Modifications by Privacore

Our aim is not to maintain backwards compatibility with the original Gigablast data files.

Feature Description
Multi-threading Many improvements have been made with regards to multi-threading and general optimizations.
Stability Numerous general bugfixes and major improvements in thread safety.
Data formats Posdb is being changed to store the entries for a page in a single Posdb file, rather than spreading out a the entries across multiple files and merging the data in memory + handling delete keys at query time. A new index file will point to the file containing the newest version of a document.
Spiderdb is modified to use sqlite3 database instead of RDB format.
Data file merging Our version use a dedicated drive for merging, instead of merging + deleting part files on-the-fly on the same data drive. We will create a completely merged file on the merge drive, temporarily make GB use that file for queries, delete the original files, copy the newly merged file back to the 'production drive', switch back query handling to that drive and delete the temporary file. The merge drive must be big enough to hold at least 1 instance's posdb data.
Alerting Start script improved to send alerts if GB crashes (and avoid successive coredumps, but stay down for analysis).
Trace log Lots of options to add very detailed trace log to different parts of the code.
Summaries Improvements in search results summary generation.
Language detection Google's CLD2 library integrated to improve language detection.
Code removed About half of the original source has been removed, e.g. diffbot/eventguru/buzzlogic/seo specific integrations.
Disk space Lots of 'junk' removed from the Posdb data files, reducing space usage significantly. This means that if you use our version with old Gigablast data files, data will not be deleted up correctly when re-indexing a page. You will need to rebuild the Posdb data files.
Ranking Ranking weights made configurable.
... and much more...

Migrating Gigablast to our fork

Step Description
Backup! There, you have been warned..
Build git clone https://github.com/privacore/open-source-search-engine.git
git submodule init
git submodule update
make -j4
make dist
Copy Stop your running GB instances. Copy the files contained in the new gb-[date]-[rev].tar.gz file to your GB instance 0.
Install Go to your GB instance 0 and do a './gb install' to copy the binary and needed files to all instances.
Remove files Remove the posdb files from your collections
Convert files Convert the spiderdb files to sqlite3 format by using './gb convertspiderdb'
Start './gb start' from your instance 0 and you should be on your way.
Rebuild Rebuild the posdb data files through the web UI. This is needed because we store less data in posdb than the original version, and GB cannot clean this 'junk' data up when re-indexing pages.

SUPPORTED PLATFORMS

Primary:

  • Ubuntu 16.04, g++ 5.4.0, Python 2.7.6

Secondary:

  • OpenSuSE 13.2, GCC 4.8.3
  • OpenSuSE 42.2, GCC 6.2.1
  • Fedora 25, GCC 6.3.1

DEPENDENCIES

Compilation

Ubuntu

  • g++
  • make
  • cmake
  • python
  • libpcre3-dev
  • libssl-dev
  • libprotobuf-dev
  • protobuf-compiler
  • libsqlite3-dev

OpenSuse

  • g++
  • make
  • cmake
  • python
  • pcre-devel
  • libssl-dev
  • protobuf-devel
  • libprotobuf13

Fedora

  • g++
  • make
  • cmake
  • python
  • pcre-devel
  • openssl-devel
  • protobuf-devel
  • protobuf-compiler
  • sqlite-devel

Runtime

  • Multi-instance installations require Vagus for keeping track of which instances are dead and alive.

Ubuntu

  • libssl1.0.0
  • libpcre3
  • libprotobuf9v5

RUNNING GIGABLAST

See html/faq.html for all administrative documentation including the quick start instructions.

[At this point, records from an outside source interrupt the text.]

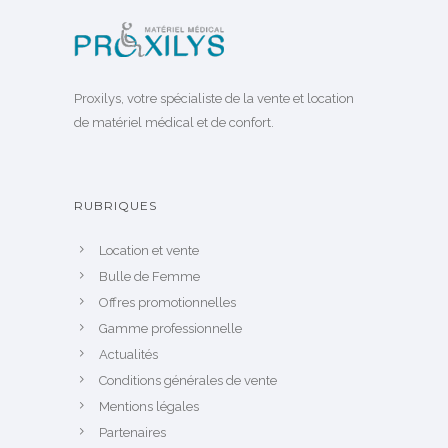
Proxilys, votre spécialiste de la vente et location
de matériel médical et de confort.
RUBRIQUES
Location et vente
Bulle de Femme
Offres promotionnelles
Gamme professionnelle
Actualités
Conditions générales de vente
Mentions légales
Partenaires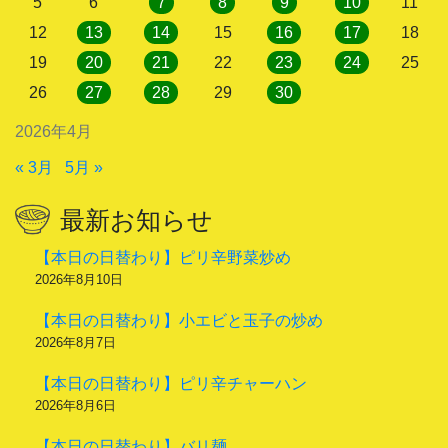
5
6
7
8
9
10
11
12
13
14
15
16
17
18
19
20
21
22
23
24
25
26
27
28
29
30
2026年4月
« 3月
5月 »
最新お知らせ
【本日の日替わり】ピリ辛野菜炒め
2026年8月10日
【本日の日替わり】小エビと玉子の炒め
2026年8月7日
【本日の日替わり】ピリ辛チャーハン
2026年8月6日
【本日の日替わり】バリ麺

Alternatively, visit http://www.gigablast.com/faq.html

CODE ARCHITECTURE

See html/developer.html for all code documentation.

Alternatively, visit http://www.gigablast.com/developer.html

SUPPORT

Privacore does not provide paid support for Gigablast. We refer you to the original project at https://github.com/gigablast/open-source-search-engine/ and the owner Matt Wells. He has a Pro version you can buy which include support options.

We provide limited support for our fork, primarily for active contributors.